Evernote: tu archivo digital

Evernote: tu archivo digital

La verdad es que, al principio, fui reacio a utilizar Evernote. Se hablaba mucho en la red, los usuarios contaban excelencias pero no me acababa de seducir. Supongo que sería el aspecto rudimentario o espartano de sus aplicaciones de escritorio o de iOS para iPhone.

De hecho, me registré con una cuenta y estuve meses sin utilizarla. Pero como la gente no paraba de hablar bien de Evernote, decidí darle otra oportunidad. Al principio no tenía del todo claro la configuración de cuadernos, libretas, etiquetas, etc. Pero da igual, lo bueno de Evernote es que es totalmente flexible y el trabajo nunca se pierde.

Comencé introduciendo datos a recordar: números de DNI, datos de vehículos, colegios, médicos, etc.
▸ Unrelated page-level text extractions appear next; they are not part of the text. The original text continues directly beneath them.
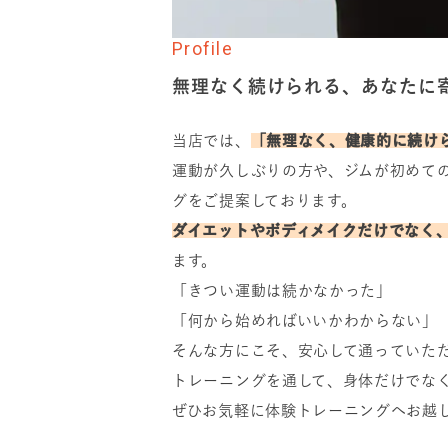
Profile
無理なく続けられる、あなたに
当店では、
「無理なく、健康的に続け
運動が久しぶりの方や、ジムが初めて
グをご提案しております。
ダイエットやボディメイクだけでなく
ます。
「きつい運動は続かなかった」
「何から始めればいいかわからない」
そんな方にこそ、安心して通っていた
トレーニングを通して、身体だけでな
ぜひお気軽に体験トレーニングへお越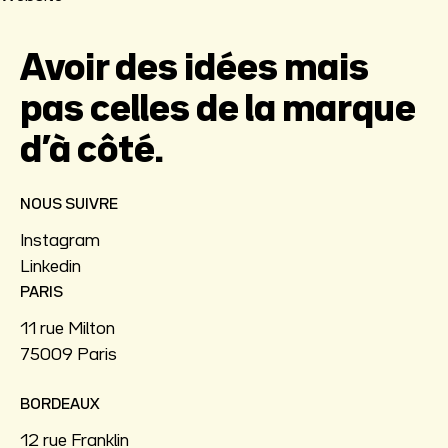
Avoir des idées mais
pas celles de la marque
d’à côté.
NOUS SUIVRE
Instagram
Linkedin
PARIS
11 rue Milton
75009 Paris
BORDEAUX
12 rue Franklin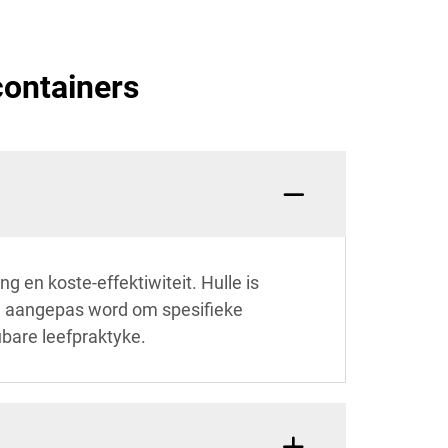
containers
ng en koste-effektiwiteit. Hulle is
an aangepas word om spesifieke
bare leefpraktyke.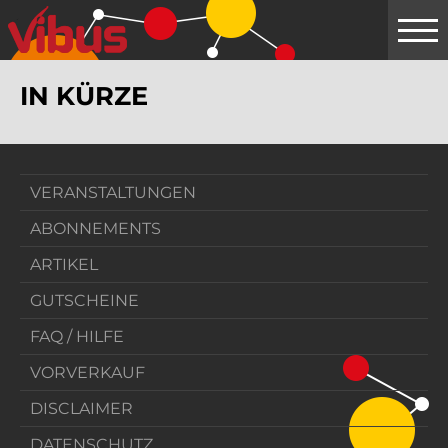
Springe
zum
Hauptinhalt
IN KÜRZE
VERANSTALTUNGEN
ABONNEMENTS
ARTIKEL
GUTSCHEINE
FAQ / HILFE
VORVERKAUF
DISCLAIMER
DATENSCHUTZ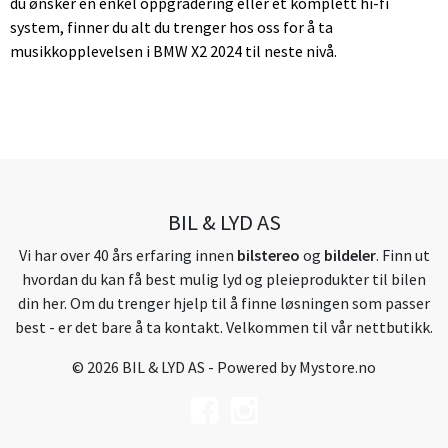
du ønsker en enkel oppgradering eller et komplett hi-fi
system, finner du alt du trenger hos oss for å ta
musikkopplevelsen i BMW X2 2024 til neste nivå.
BIL & LYD AS
Vi har over 40 års erfaring innen
bilstereo
og
bildeler
. Finn ut
hvordan du kan få best mulig lyd og pleieprodukter til bilen
din her. Om du trenger hjelp til å finne løsningen som passer
best - er det bare å ta kontakt. Velkommen til vår nettbutikk.
© 2026 BIL & LYD AS - Powered by
Mystore.no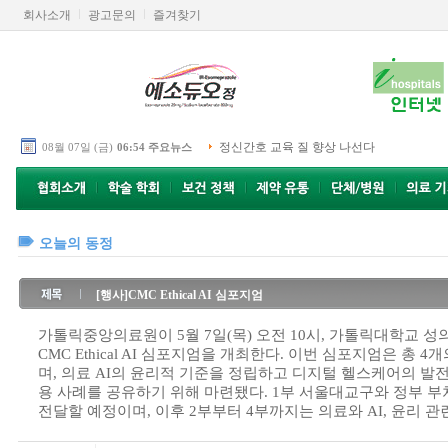
회사소개
광고문의
즐겨찾기
정신간호 교육 질 향상 나선다
08월 07일 (금)
06:54 주요뉴스
오늘의 동정
[행사]CMC Ethical AI 심포지엄
가톨릭중앙의료원이 5월 7일(목) 오전 10시, 가톨릭대학교 
CMC Ethical AI 심포지엄을 개최한다. 이번 심포지엄은 총 
며, 의료 AI의 윤리적 기준을 정립하고 디지털 헬스케어의 발
용 사례를 공유하기 위해 마련됐다. 1부 서울대교구와 정부 
전달할 예정이며, 이후 2부부터 4부까지는 의료와 AI, 윤리 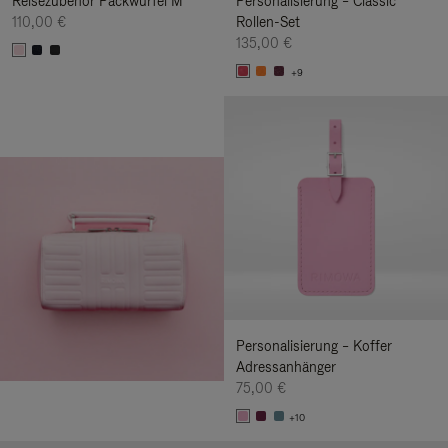
Reisezubehör Packwürfel M
Personalisierung – Classic
110,00 €
Rollen-Set
135,00 €
+9
Personalisierung – Koffer
Adressanhänger
75,00 €
+10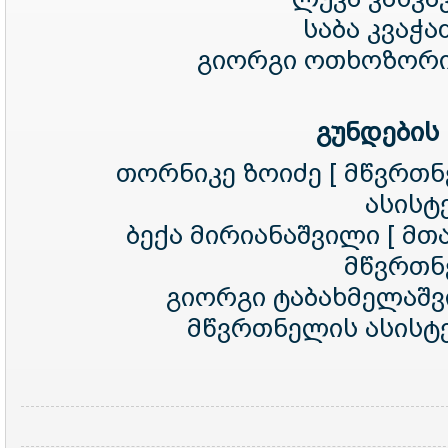
საბა კვაჭა
გიორგი ოთხოზორი
გუნდების
თორნიკე ზოიძე [ მწვრთ
ასისტე
ბექა მირიანაშვილი [ მთ
მწვრთნ
გიორგი ტაბახმელაშვ
მწვრთნელის ასისტე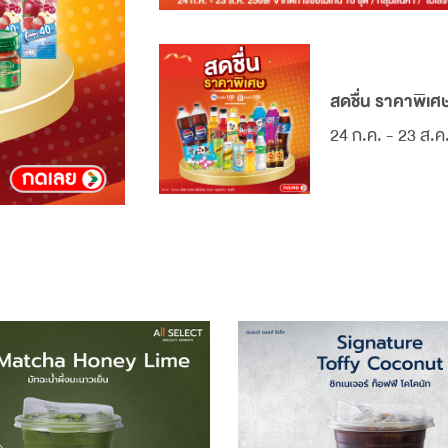
สดชื่น ราคาพิเศ
24 ก.ค. - 23 ส.ค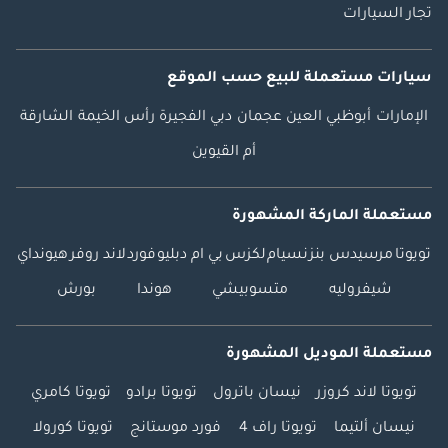
تجار السيارات
سيارات مستعملة
للبيع
حسب الموقع
الإمارات
أبوظبي
العين
عجمان
دبي
الفجيرة
رأس الخيمة
الشارقة
أم القيوين
مستعملة الماركة المشهورة
تويوتا
مرسيدس بنز
نسيام
لكزس
بي ام دبليو
فورد
لاند روفر
هيونداي
شيفروليه
متسوبيشي
هوندا
بورش
مستعملة الموديل المشهورة
تويوتا لاند كروزر
نيسان باترول
تويوتا برادو
تويوتا كامري
نيسان ألتيما
تويوتا راف 4
فورد موستانج
تويوتا كورولا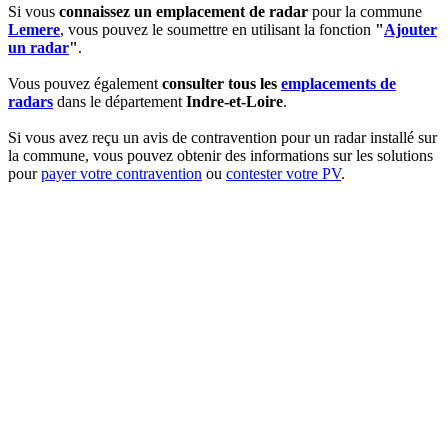
Si vous
connaissez un emplacement de radar
pour la commune
Lemere
, vous pouvez le soumettre en utilisant la fonction
"
Ajouter
un radar
"
.
Vous pouvez également
consulter tous les
emplacements de
radars
dans le département
Indre-et-Loire
.
Si vous avez reçu un avis de contravention pour un radar installé sur
la commune, vous pouvez obtenir des informations sur les solutions
pour
payer votre contravention
ou
contester votre PV
.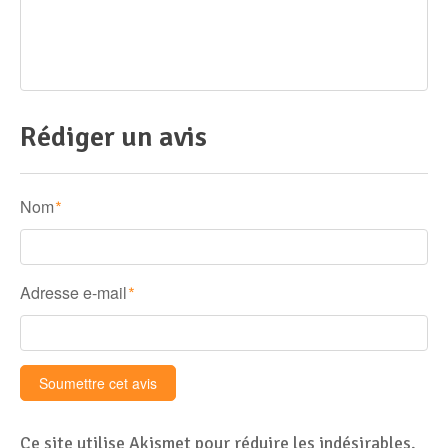
Rédiger un avis
Nom
*
Adresse e-mail
*
Ce site utilise Akismet pour réduire les indésirables.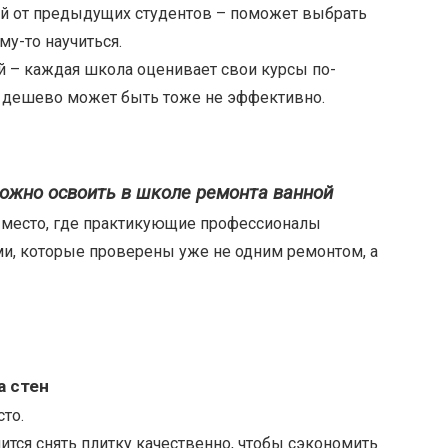
й от предыдущих студентов – поможет выбрать
му-то научиться.
й – каждая школа оценивает свои курсы по-
м дешево может быть тоже не эффективно.
ожно освоить в школе ремонта ванной
 место, где практикующие профессионалы
ми, которые проверены уже не одним ремонтом, а
а стен
сто.
чится снять плитку качественно, чтобы сэкономить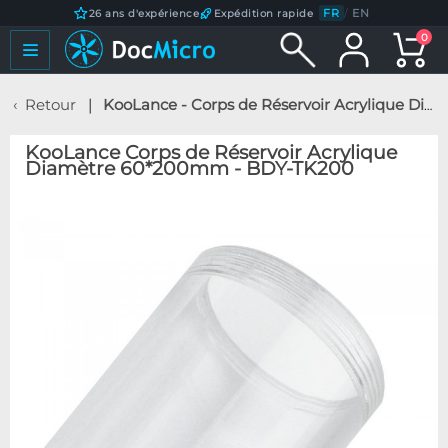
FR
/
EN
26 ans d'expérience
Expédition rapide
0
Retour
KooLance - Corps de Réservoir Acrylique Diamètre 60*200mm - BDY-TK200
KooLance Corps de Réservoir Acrylique
Diamètre 60*200mm - BDY-TK200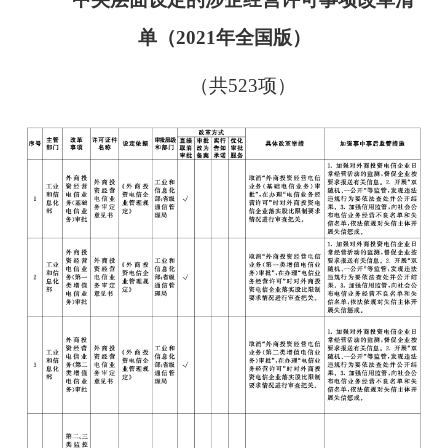
单（2021年全国版）
（共523项）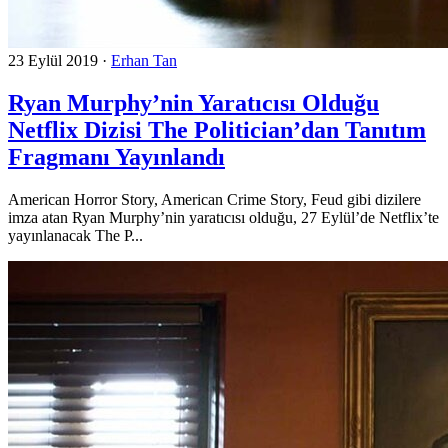
23 Eylül 2019
·
Erhan Tan
Ryan Murphy’nin Yaratıcısı Olduğu
Netflix Dizisi The Politician’dan Tanıtım
Fragmanı Yayınlandı
American Horror Story, American Crime Story, Feud gibi dizilere
imza atan Ryan Murphy’nin yaratıcısı olduğu, 27 Eylül’de Netflix’te
yayınlanacak The P...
La organización de carpetas, cuadernos y etiquetas fue variando hasta que, al cabo de unos meses, se quedó como “casi definitiva”.

Lo verdaderamente útil de Evernote es su capacidad de sincronización entre todo tipo de plataformas: metes una nota en el móvil y ya la tienes en todos los ordenadores sincronizados, iPads, notebooks, etc. Hay dos tipos de cuentas: la gratis de 60 Mb,s. al mes y la Premium de 1 GB. al mes. Son capacidades de subida. Las notas borradas no descuentan consumo: lo que has subido siempre cuenta como subido. Al mes siguiente te vuelven a conceder otros 60 Mb, y así sucesívamente.

Imáginate que te encuentras de viaje y se pierde (o te roban todo), la situación es dramática. Pues teniendo cuenta en Evernote, podrías ir a un cibercafé y acceder vía Web a todo tu archivo: seguros, matrículas, tarjetas de visitas, etc. Todos los datos necesarios para ayudarte a salir del problema.

Privacidad:

Este aspecto lo puede regular cada uno a su gusto. Yo evito almacenar en Evernote la información sensible: datos bancarios, contraseñas, tarjetas de crédito, etc. De todas formas, hay cuadernos que se pueden encriptar. Y otros cuadernos se pueden configurar como: “sólo local”, sin sincronización con la nube.